▶ _Data records_:
----------

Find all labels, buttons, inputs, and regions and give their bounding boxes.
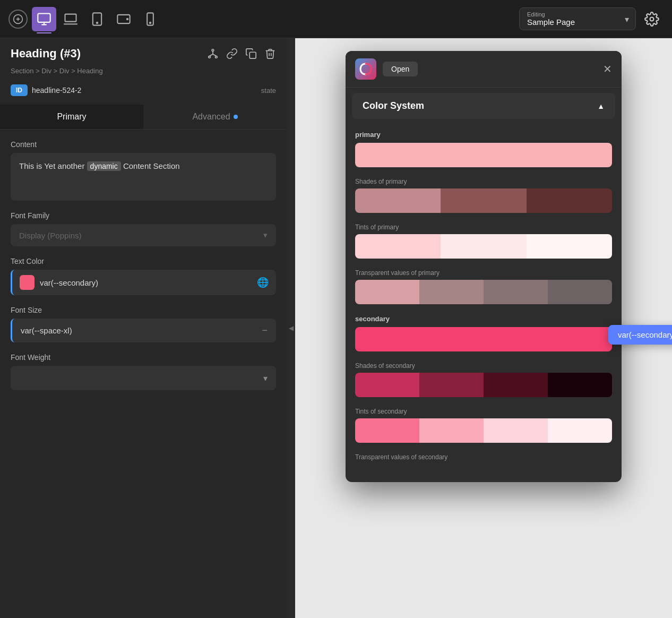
tab-advanced[interactable]: Advanced: [143, 105, 287, 129]
svg-rect-3: [38, 13, 50, 22]
svg-point-8: [97, 22, 98, 23]
close-button[interactable]: ✕: [603, 63, 612, 75]
font-size-field: Font Size var(--space-xl) −: [11, 306, 276, 342]
page-name-label: Sample Page: [527, 18, 575, 27]
content-textarea[interactable]: This is Yet another dynamic Content Sect…: [11, 153, 276, 201]
duplicate-icon[interactable]: [245, 48, 257, 59]
primary-section: primary: [355, 131, 612, 167]
tabs-row: Primary Advanced: [0, 105, 287, 130]
color-swatch[interactable]: [20, 275, 35, 290]
tints-secondary-section: Tints of secondary: [355, 408, 612, 443]
sec-shade-2: [419, 373, 484, 397]
svg-point-15: [209, 56, 211, 58]
page-selector[interactable]: Editing Sample Page ▾: [519, 7, 636, 30]
tints-secondary-bar[interactable]: [355, 418, 612, 443]
open-button[interactable]: Open: [383, 62, 418, 76]
secondary-color-bar[interactable]: [355, 327, 612, 351]
sec-shade-3: [484, 373, 548, 397]
device-desktop[interactable]: [32, 7, 56, 31]
transparent-primary-section: Transparent values of primary: [355, 269, 612, 304]
svg-line-18: [210, 54, 213, 56]
transparent-secondary-section: Transparent values of secondary: [355, 453, 612, 461]
svg-point-16: [216, 56, 218, 58]
id-badge[interactable]: ID: [11, 84, 28, 96]
tints-primary-bar[interactable]: [355, 234, 612, 259]
tints-primary-section: Tints of primary: [355, 224, 612, 259]
var-tooltip: var(--secondary): [608, 325, 672, 345]
settings-button[interactable]: [640, 7, 664, 31]
color-modal: Open ✕ Color System ▲ primary Shades of …: [346, 51, 622, 482]
shades-secondary-label: Shades of secondary: [355, 362, 612, 370]
shades-secondary-section: Shades of secondary: [355, 362, 612, 397]
sec-tint-3: [484, 418, 548, 443]
trans-3: [484, 280, 548, 304]
shade-3: [527, 188, 612, 213]
svg-point-13: [650, 17, 654, 21]
state-button[interactable]: state: [261, 87, 276, 95]
content-before: This is Yet another: [19, 161, 87, 170]
breadcrumb: Section > Div > Div > Heading: [0, 65, 287, 81]
font-family-label: Font Family: [11, 211, 276, 220]
sec-tint-4: [548, 418, 612, 443]
trans-1: [355, 280, 419, 304]
chevron-down-icon: ▾: [263, 373, 268, 383]
transparent-primary-bar[interactable]: [355, 280, 612, 304]
device-tablet[interactable]: [85, 7, 109, 31]
sec-shade-1: [355, 373, 419, 397]
shade-1: [355, 188, 441, 213]
chevron-down-icon: ▾: [263, 230, 268, 240]
secondary-label: secondary: [355, 315, 612, 323]
sec-tint-2: [419, 418, 484, 443]
main-content: Heading (#3): [0, 38, 672, 618]
color-system-title-bar: Color System ▲: [352, 93, 615, 119]
shades-secondary-bar[interactable]: [355, 373, 612, 397]
chevron-down-icon: ▾: [625, 14, 629, 24]
id-value: headline-524-2: [32, 86, 257, 95]
secondary-section: secondary: [355, 315, 612, 351]
shades-primary-bar[interactable]: [355, 188, 612, 213]
add-button[interactable]: [8, 10, 28, 29]
shade-2: [441, 188, 526, 213]
left-panel: Heading (#3): [0, 38, 287, 618]
device-tablet-landscape[interactable]: [111, 7, 136, 31]
svg-rect-6: [65, 14, 76, 21]
tab-primary[interactable]: Primary: [0, 105, 143, 129]
triangle-icon: ▲: [597, 102, 605, 110]
font-family-select[interactable]: Display (Poppins) ▾: [11, 224, 276, 246]
delete-icon[interactable]: [264, 48, 276, 59]
panel-header-actions: [207, 48, 276, 59]
color-input[interactable]: var(--secondary) 🌐: [11, 270, 276, 295]
collapse-handle[interactable]: ◀: [287, 38, 295, 618]
font-size-input[interactable]: var(--space-xl) −: [11, 319, 276, 342]
font-weight-label: Font Weight: [11, 353, 276, 362]
font-size-value: var(--space-xl): [21, 326, 72, 335]
svg-point-14: [212, 49, 214, 52]
top-bar: Editing Sample Page ▾: [0, 0, 672, 38]
svg-line-19: [213, 54, 216, 56]
panel-header: Heading (#3): [0, 38, 287, 65]
minus-button[interactable]: −: [262, 325, 268, 336]
font-weight-select[interactable]: ▾: [11, 366, 276, 390]
link-icon[interactable]: [226, 48, 238, 59]
primary-label: primary: [355, 131, 612, 139]
structure-icon[interactable]: [207, 48, 219, 59]
transparent-secondary-label: Transparent values of secondary: [355, 453, 612, 461]
font-weight-field: Font Weight ▾: [11, 353, 276, 390]
shades-primary-section: Shades of primary: [355, 178, 612, 213]
id-row: ID headline-524-2 state: [0, 81, 287, 105]
tints-secondary-label: Tints of secondary: [355, 408, 612, 415]
panel-fields: Content This is Yet another dynamic Cont…: [0, 130, 287, 401]
globe-icon[interactable]: 🌐: [257, 277, 269, 288]
content-field: Content This is Yet another dynamic Cont…: [11, 140, 276, 201]
tint-1: [355, 234, 441, 259]
device-mobile[interactable]: [138, 7, 162, 31]
svg-point-12: [150, 22, 151, 23]
primary-color-bar[interactable]: [355, 143, 612, 167]
right-panel: Open ✕ Color System ▲ primary Shades of …: [295, 38, 672, 618]
device-laptop[interactable]: [58, 7, 83, 31]
device-icons: [32, 7, 162, 31]
text-color-field: Text Color var(--secondary) 🌐: [11, 257, 276, 295]
text-color-label: Text Color: [11, 257, 276, 265]
collapse-icon: ◀: [289, 324, 294, 332]
transparent-primary-label: Transparent values of primary: [355, 269, 612, 277]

----------

From the records, work out how many lines include "another" and respond with the number only.

▶ _Exercise result_: 4